Given information Start Marker

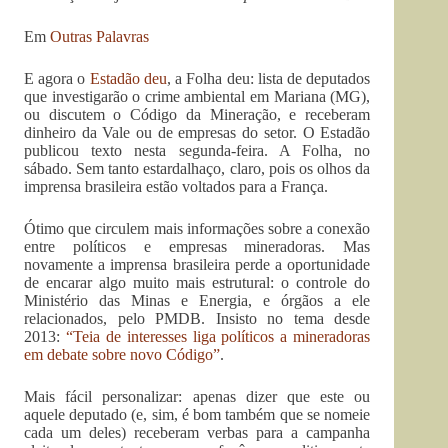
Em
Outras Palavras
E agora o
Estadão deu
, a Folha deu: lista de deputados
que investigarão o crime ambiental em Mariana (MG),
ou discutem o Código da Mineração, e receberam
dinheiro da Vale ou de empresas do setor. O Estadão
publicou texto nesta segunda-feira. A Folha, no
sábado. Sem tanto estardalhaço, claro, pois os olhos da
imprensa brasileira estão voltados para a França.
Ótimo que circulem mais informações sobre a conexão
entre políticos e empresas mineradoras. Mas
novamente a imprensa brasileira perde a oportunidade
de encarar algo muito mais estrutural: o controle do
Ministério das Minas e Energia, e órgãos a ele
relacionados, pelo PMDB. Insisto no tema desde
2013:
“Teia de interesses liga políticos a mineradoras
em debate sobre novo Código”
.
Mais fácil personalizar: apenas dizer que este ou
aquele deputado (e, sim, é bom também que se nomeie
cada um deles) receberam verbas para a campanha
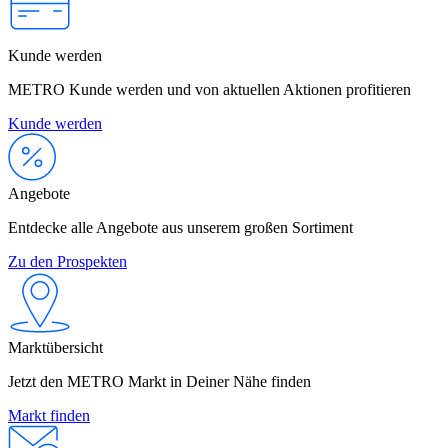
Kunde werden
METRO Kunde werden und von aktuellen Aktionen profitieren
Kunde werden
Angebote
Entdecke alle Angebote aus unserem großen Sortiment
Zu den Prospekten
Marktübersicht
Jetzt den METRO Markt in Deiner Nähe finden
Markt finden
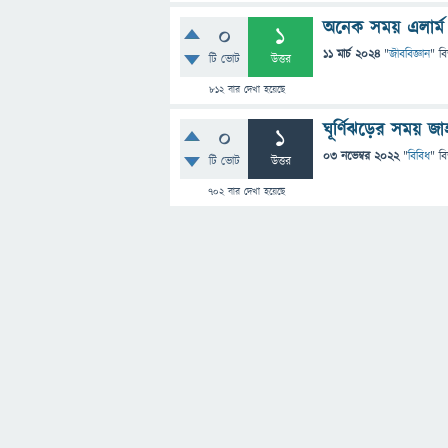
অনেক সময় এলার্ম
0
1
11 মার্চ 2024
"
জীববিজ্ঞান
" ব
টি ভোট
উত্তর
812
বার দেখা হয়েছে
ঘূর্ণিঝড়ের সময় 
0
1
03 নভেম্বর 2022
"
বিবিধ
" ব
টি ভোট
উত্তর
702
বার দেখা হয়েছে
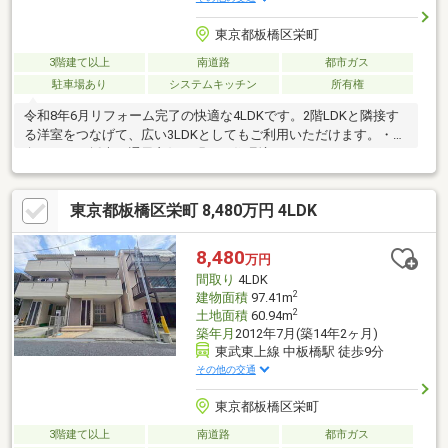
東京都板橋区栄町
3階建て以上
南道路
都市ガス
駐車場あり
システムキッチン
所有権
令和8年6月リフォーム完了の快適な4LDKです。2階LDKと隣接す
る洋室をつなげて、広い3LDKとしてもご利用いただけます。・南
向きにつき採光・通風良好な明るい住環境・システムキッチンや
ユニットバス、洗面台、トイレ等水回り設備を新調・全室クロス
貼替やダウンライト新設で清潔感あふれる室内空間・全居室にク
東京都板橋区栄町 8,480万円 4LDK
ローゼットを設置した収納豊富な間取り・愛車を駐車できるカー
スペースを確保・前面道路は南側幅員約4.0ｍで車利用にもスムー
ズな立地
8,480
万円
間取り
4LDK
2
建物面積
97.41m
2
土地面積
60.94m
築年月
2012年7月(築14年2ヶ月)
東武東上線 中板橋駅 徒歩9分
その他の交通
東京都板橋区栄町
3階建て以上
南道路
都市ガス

Given information End Marker

What you should do: With the line that has "る洋室をつなげて、広い3LDKとしてもご利用いただけます。・南" as the first and the line that has "2012年7月(築14年2ヶ月)" as the last, repeat exactly that run of lines above and no more.

Problem solution:
る洋室をつなげて、広い3LDKとしてもご利用いただけます。・南
向きにつき採光・通風良好な明るい住環境・システムキッチンや
ユニットバス、洗面台、トイレ等水回り設備を新調・全室クロス
貼替やダウンライト新設で清潔感あふれる室内空間・全居室にク
東京都板橋区栄町 8,480万円 4LDK
ローゼットを設置した収納豊富な間取り・愛車を駐車できるカー
スペースを確保・前面道路は南側幅員約4.0ｍで車利用にもスムー
ズな立地
8,480
万円
間取り
4LDK
2
建物面積
97.41m
2
土地面積
60.94m
築年月
2012年7月(築14年2ヶ月)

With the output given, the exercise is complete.